# Fish tailing targets



## TargetOz (Jan 16, 2013)

Every now and then my arrows land in the target off to one side or the other, then just as I think I know what the problem is the arrows then land straight. As far as I can see my form is fairly consistent and take nothing for granted. 

I'm only guessing at this stage, but could it be possible that the arrow rest is touching the fletches on some of my arrows and not the others. Because I've noticed that some of the arrows aren't dead centre to the shaft/string, but would this be able to cause inconsistencies? Should I try a fall away rest?

Equipment : Apex 8, 60# dw, 27" dl, Easton FMJ with wav fletches, fuse stabilizers, cbe sight and axial scope, Truball HT Pro release, ss pro rest with 0.10 snake tongue.

Thanks in advance.


----------



## Chris1ny (Oct 23, 2006)

How consistent is your grip?


----------



## TargetOz (Jan 16, 2013)

Chris1ny said:


> How consistent is your grip?


It's really interesting you should ask this question. Out of all the bows I've held and shot for some quirky reason I struggle with the grip. I know the abc' of bow hand grip really well but as I shoot, the bow seems to try to go deeper down in my hand, and the other thing is it feels like I need to hold it lower...so what I've done was I modified the grip with sticky tennis tape grip wrapped up the top of the grip to lower my hand by about an inch and wrapped up the wrest of the grip for no slip. This makes me feel more confident with the bow but though I'm still hitting the Gold my groups aren't very consistent.

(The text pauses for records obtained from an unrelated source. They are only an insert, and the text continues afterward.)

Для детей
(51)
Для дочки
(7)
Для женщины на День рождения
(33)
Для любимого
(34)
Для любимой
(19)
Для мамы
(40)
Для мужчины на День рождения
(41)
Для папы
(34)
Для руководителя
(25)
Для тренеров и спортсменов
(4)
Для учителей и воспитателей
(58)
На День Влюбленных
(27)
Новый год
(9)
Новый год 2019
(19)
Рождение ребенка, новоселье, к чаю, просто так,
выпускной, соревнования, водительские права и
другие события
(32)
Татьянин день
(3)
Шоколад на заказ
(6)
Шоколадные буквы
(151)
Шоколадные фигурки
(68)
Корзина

This may be the cause but I'm not sure of which of the 2 evils is better.


----------



## TargetOz (Jan 16, 2013)

The bow hasn't been paper tuned eithet.


----------



## Sasquech (Dec 15, 2014)

How about torque tuned


----------



## TargetOz (Jan 16, 2013)

Sasquech said:


> How about torque tuned


What's torque tuning? Have done the cam leans but not sure what torque tuning is.


----------



## aread (Dec 25, 2009)

Sounds like you need to go the opposite way of grip tape to find the best position for your bow hand. Use some sort of lubricant on the grip or your hand. It doesn't take much, but it will force you to find a torque free hand position. 

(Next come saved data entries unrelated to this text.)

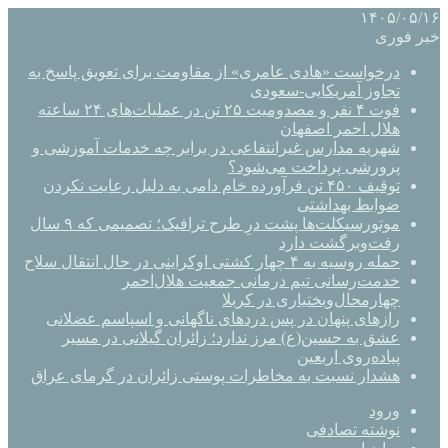
۱۴۰۵/۰۵/۱۶
خبر فوری
درخواست «هادی عامری» از مقاومت برای تعویق پاسخ به
تجاوز آمریکایی-سعودی
فوت ۴ نفر و مصدومیت ۲۵ تن در عملیات‌های ۲۴ ساعته
هلال احمر اصفهان
شهریه مدارس غیرانتفاعی در برابر چه خدمات آموزشی و
پرورشی پرداخت می‌شود؟
توقیف ۴۵۰ تن فرآورده خام دامی به دلیل رعایت نکردن
ضوابط بهداشتی
موتورسیکلت‌ها پشت درِ طرح ترافیک؛ تصمیمی که ۹ سال
رفت‌وبرگشت دارد
حمله روسیه به ۴ چهار کشتی اوکراینی در حال انتقال سلاح
خدمت‌رسانی تیم درمانی جمعیت هلال‌احمر
چهارمحال‌وبختیاری در کربلا
رازهای پنهان در پس دردهای ناگهانی و اسپاسم عضلانی
عشق به حسین(ع) مرز ندارد؛ زائران گیلانی در مسیر
پیاده‌روی اربعین
هشدار نسبت به مخاطرات پوستی زائران در گرمای عراق
ورود
نوشته تصادفی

Practice with the lubricated grip for a few weeks and see if you are still having the same problem.

Allen


----------



## TargetOz (Jan 16, 2013)

aread said:


> Sounds like you need to go the opposite way of grip tape to find the best position for your bow hand. Use some sort of lubricant on the grip or your hand. It doesn't take much, but it will force you to find a torque free hand position.
> 
> Practice with the lubricated grip for a few weeks and see if you are still having the same problem.
> 
> Allen


I'll give that a go Allen. The odd thing is I've only struggled with this bow with hand grip. Prior to the grip tape when my hands wound get sweaty the new kept slipping further into my hands almost forcing me to choke the grip at the arrow shelf...then again just maybe that's how I'm meant to grip the bow.


----------



## TargetOz (Jan 16, 2013)

If you look at this pro archers bow hand, this is what I've found awkward and have been trying to move my hand away from the arrow shelf. is it a personal thing or is it a standard practice to have the bow hand like this? 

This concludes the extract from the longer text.